[What you should do]
Output, exactly and with no pictures, the line that contains "ওরাল সেক্স (959) (62, 381)" and every line that comes after it in the data below, the last one included.

[Source material]
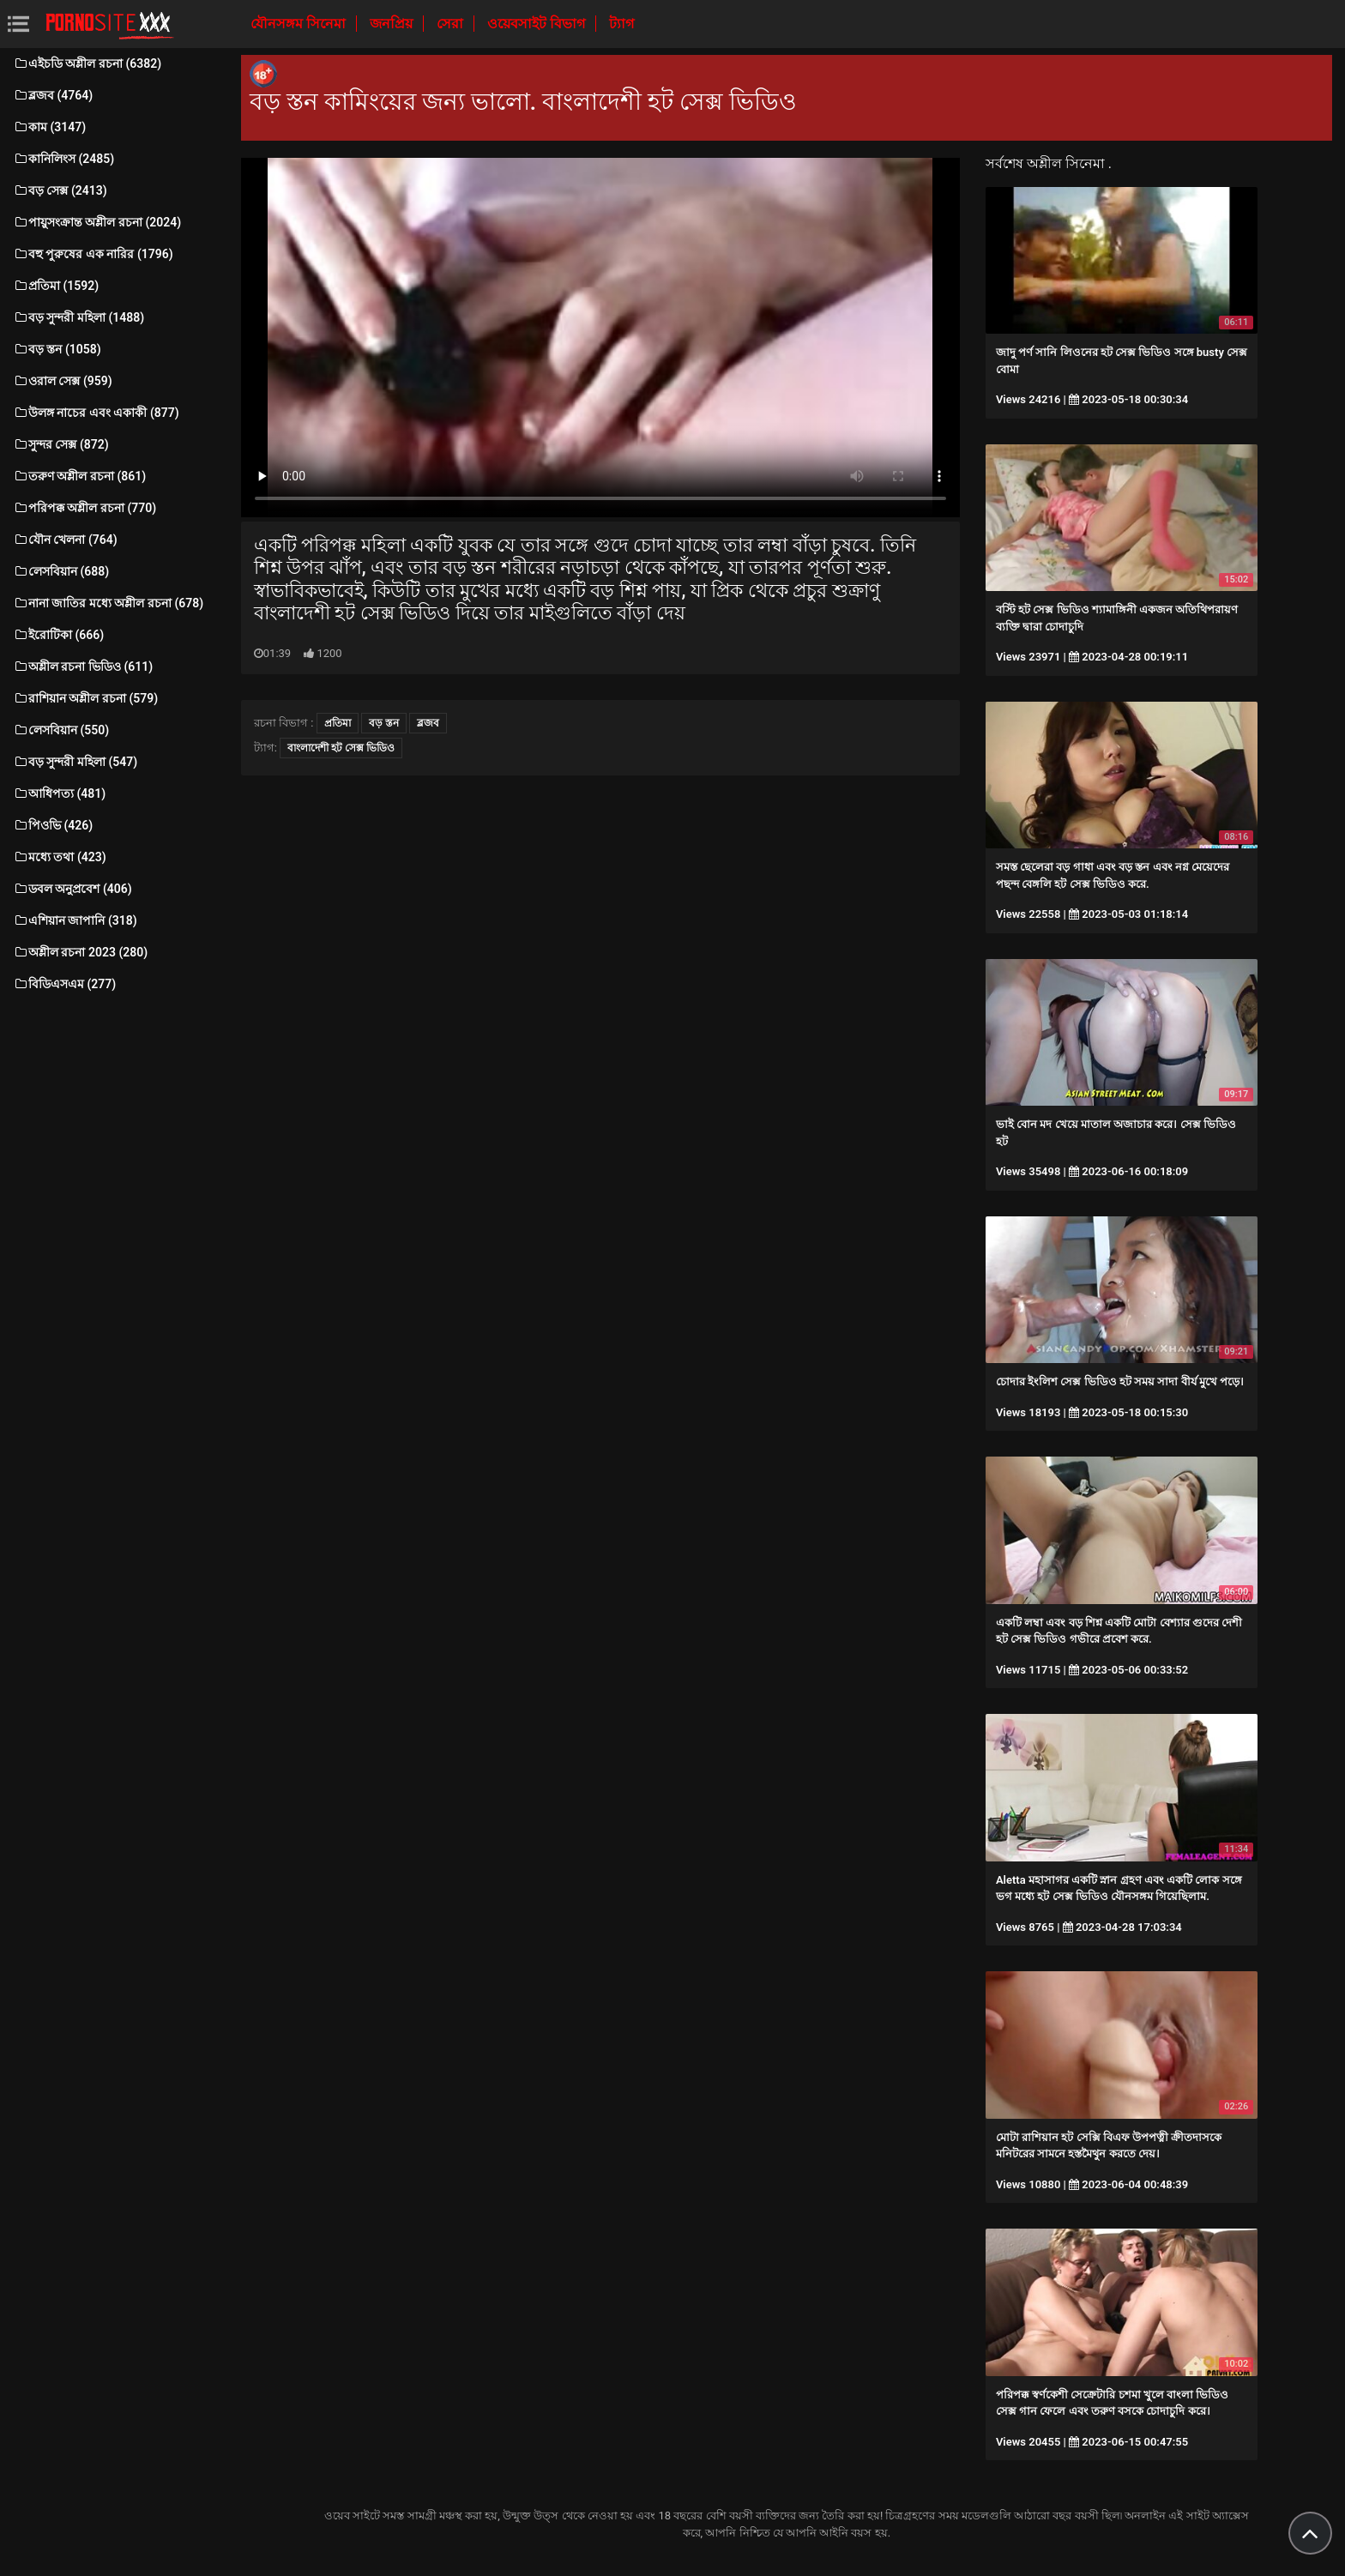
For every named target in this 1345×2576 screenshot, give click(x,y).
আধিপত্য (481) (59, 793)
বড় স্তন (384, 723)
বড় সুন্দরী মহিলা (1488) (78, 317)
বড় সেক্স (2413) (60, 190)
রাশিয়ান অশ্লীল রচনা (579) (85, 698)
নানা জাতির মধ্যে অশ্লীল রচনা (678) (108, 603)
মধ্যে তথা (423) (59, 857)
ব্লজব (428, 723)
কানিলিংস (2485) (63, 159)
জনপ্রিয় (393, 23)
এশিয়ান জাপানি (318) (75, 920)
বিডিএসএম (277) (64, 984)
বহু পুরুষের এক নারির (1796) (93, 254)
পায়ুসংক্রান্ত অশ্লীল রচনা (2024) (97, 222)
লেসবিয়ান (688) (61, 571)
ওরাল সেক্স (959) (62, 381)
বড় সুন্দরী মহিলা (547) (75, 762)
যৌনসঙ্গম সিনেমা (299, 23)
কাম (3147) (49, 127)
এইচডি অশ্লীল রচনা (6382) (87, 63)
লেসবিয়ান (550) (61, 730)
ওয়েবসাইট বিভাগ (537, 23)
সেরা (452, 23)
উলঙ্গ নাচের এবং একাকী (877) (96, 412)
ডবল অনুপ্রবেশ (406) (72, 889)
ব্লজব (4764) (53, 95)
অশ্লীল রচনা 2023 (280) (80, 952)
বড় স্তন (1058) (57, 349)
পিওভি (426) (53, 825)
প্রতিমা (337, 723)
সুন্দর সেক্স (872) (61, 444)
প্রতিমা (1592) (56, 286)
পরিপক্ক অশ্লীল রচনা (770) (84, 508)
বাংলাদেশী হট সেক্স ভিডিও (341, 748)
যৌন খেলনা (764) (65, 539)
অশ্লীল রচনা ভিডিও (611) (83, 666)
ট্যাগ (621, 23)
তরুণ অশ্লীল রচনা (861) (79, 476)
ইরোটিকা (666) (58, 635)
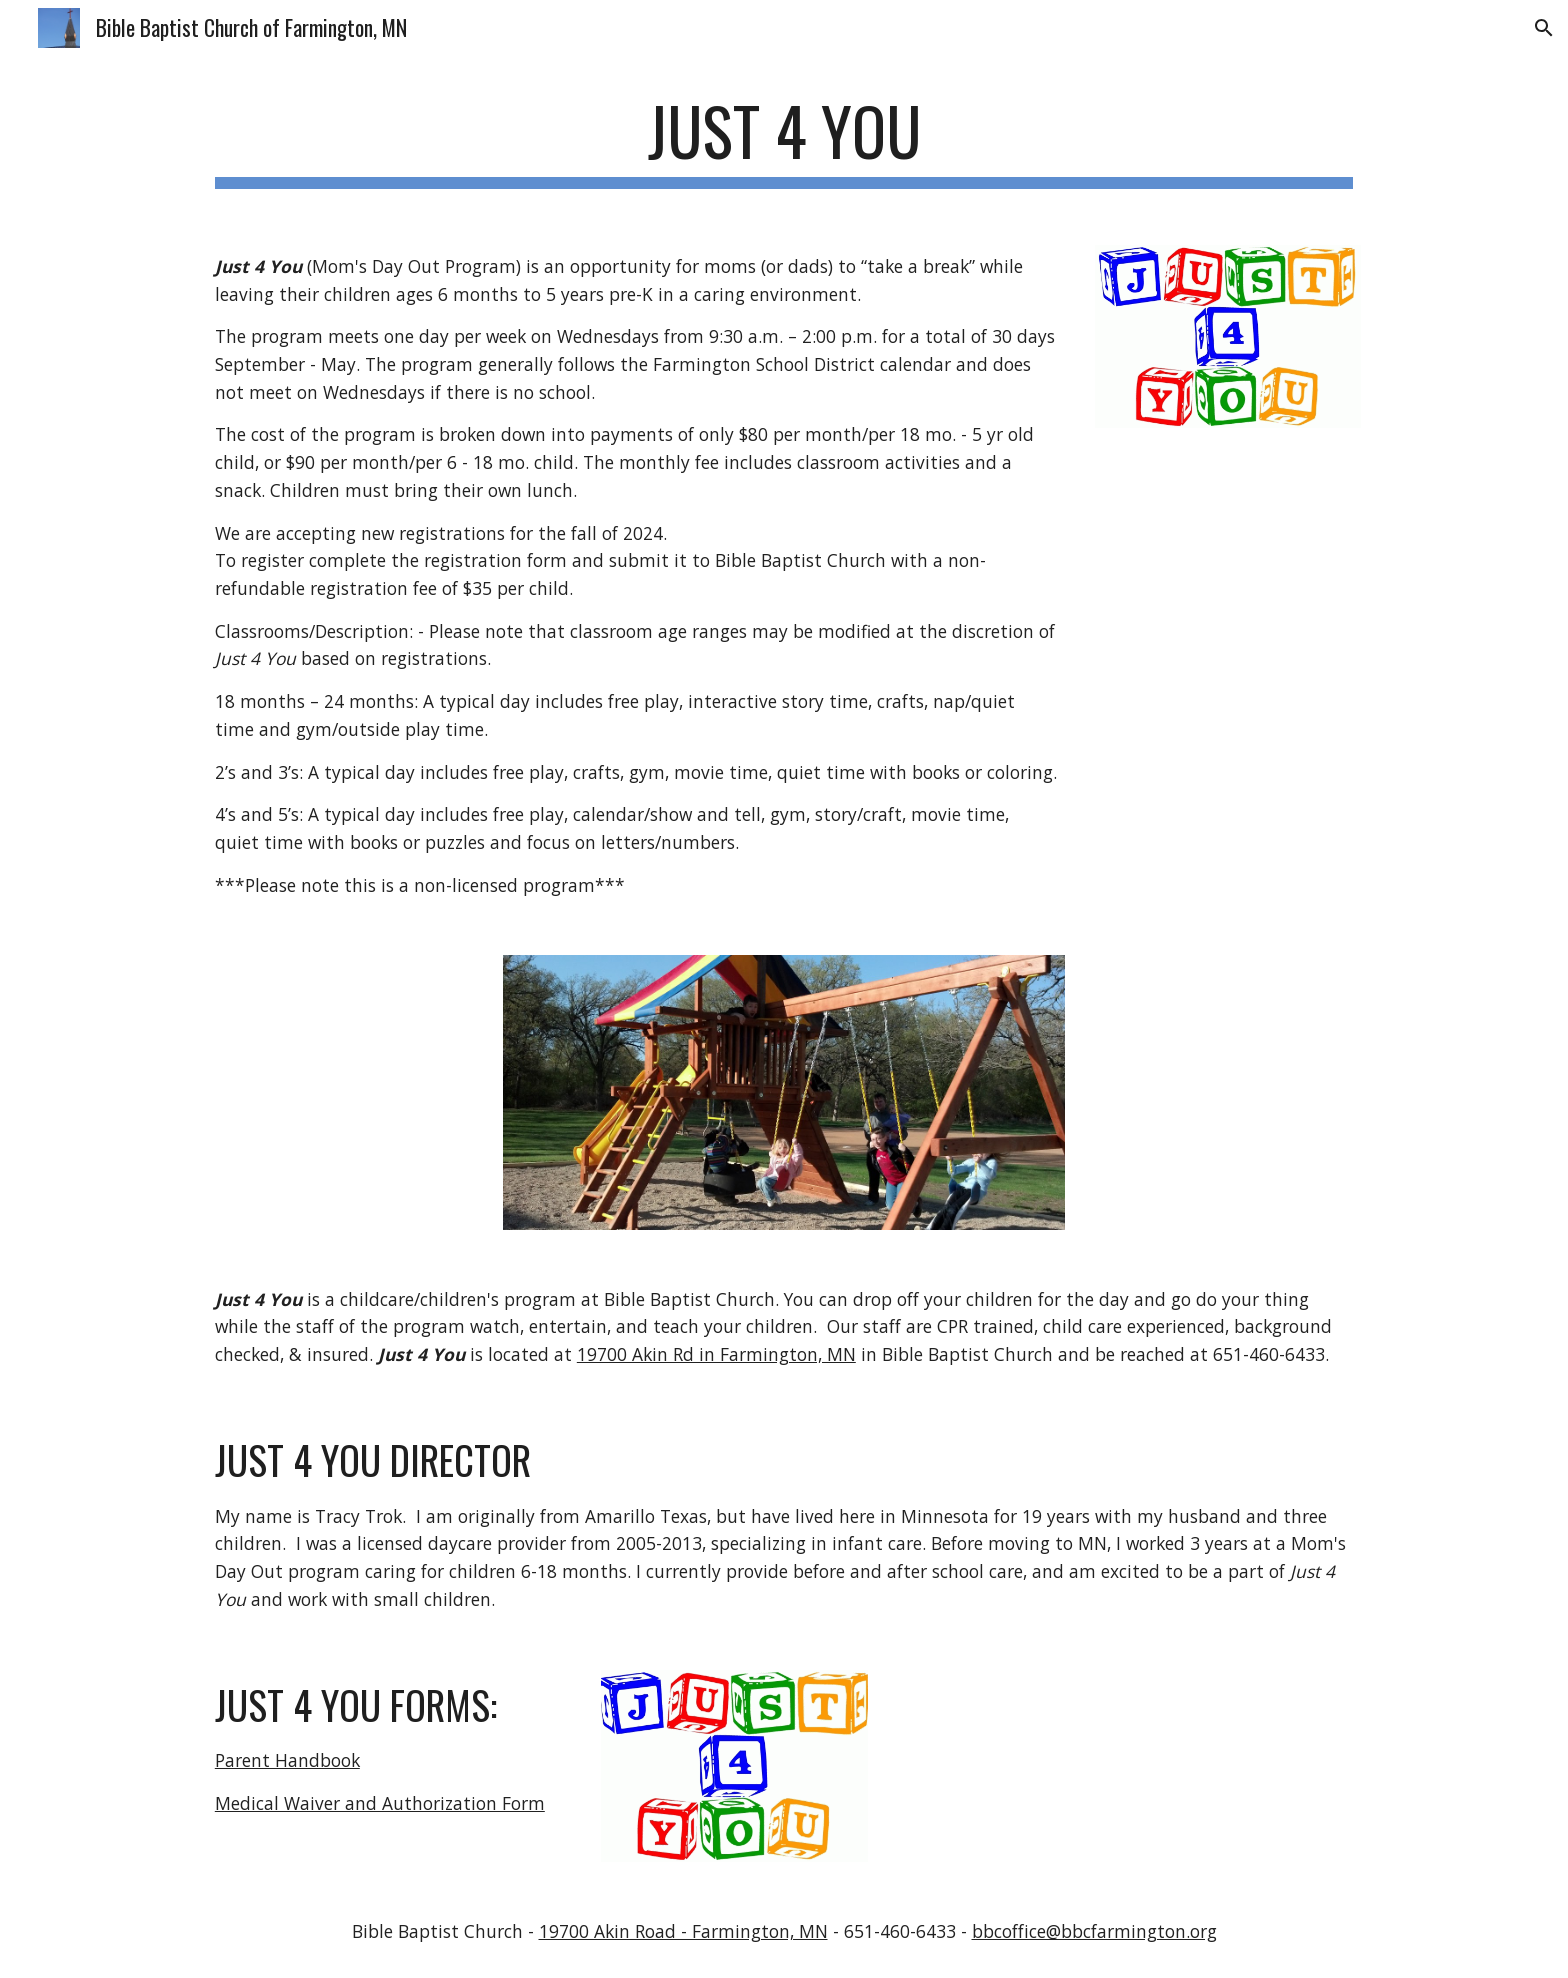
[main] (784, 140)
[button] (1544, 28)
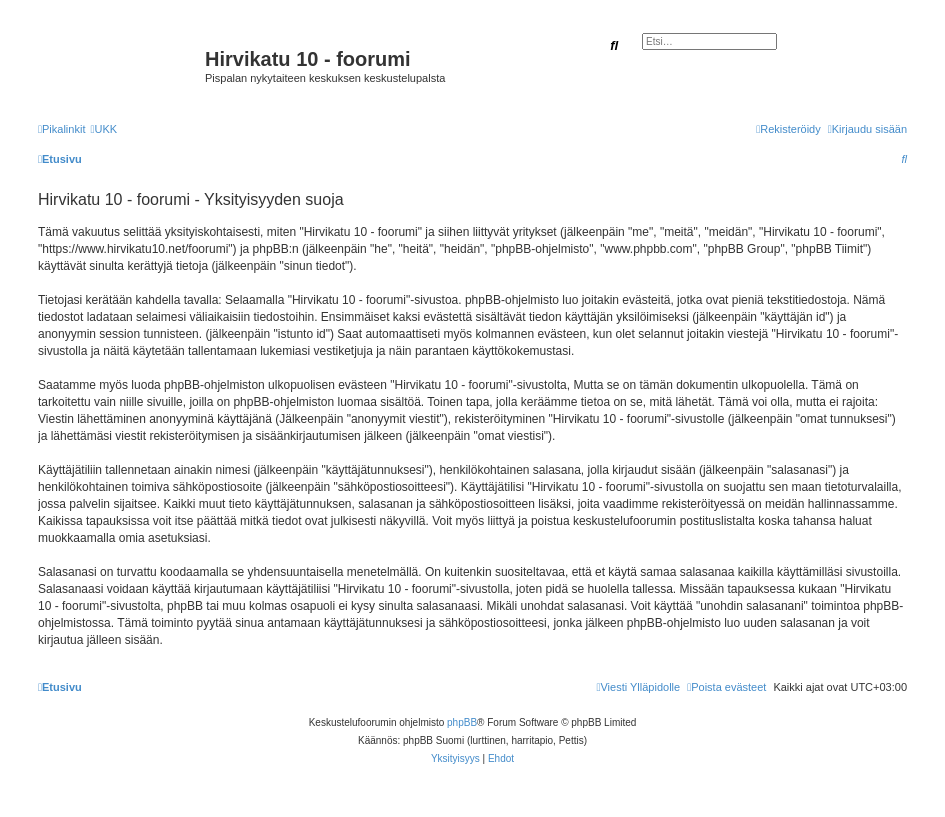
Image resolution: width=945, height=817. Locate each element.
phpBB (462, 722)
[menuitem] (103, 129)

[Problem solution]
ওরাল সেক্স (959) (62, 381)
বড় সুন্দরী মহিলা (547) (75, 762)
যৌনসঙ্গম সিনেমা (299, 23)
কাম (3147) (49, 127)
এইচডি অশ্লীল রচনা (6382) (87, 63)
লেসবিয়ান (550) (61, 730)
ওয়েবসাইট বিভাগ (537, 23)
সেরা (452, 23)
উলঙ্গ নাচের এবং একাকী (877) (96, 412)
ডবল অনুপ্রবেশ (406) (72, 889)
ব্লজব (4764) (53, 95)
অশ্লীল রচনা 2023 (280) (80, 952)
বড় স্তন (1058) (57, 349)
পিওভি (426) (53, 825)
প্রতিমা (337, 723)
সুন্দর সেক্স (872) (61, 444)
প্রতিমা (1592) (56, 286)
পরিপক্ক অশ্লীল রচনা (770) (84, 508)
বাংলাদেশী হট সেক্স ভিডিও (341, 748)
যৌন খেলনা (764) (65, 539)
অশ্লীল রচনা ভিডিও (611) (83, 666)
ট্যাগ (621, 23)
তরুণ অশ্লীল রচনা (861) (79, 476)
ইরোটিকা (666) (58, 635)
[main] (784, 140)
[button] (1544, 28)
Image resolution: width=945, height=817. Locate each element.
phpBB (462, 722)
[menuitem] (103, 129)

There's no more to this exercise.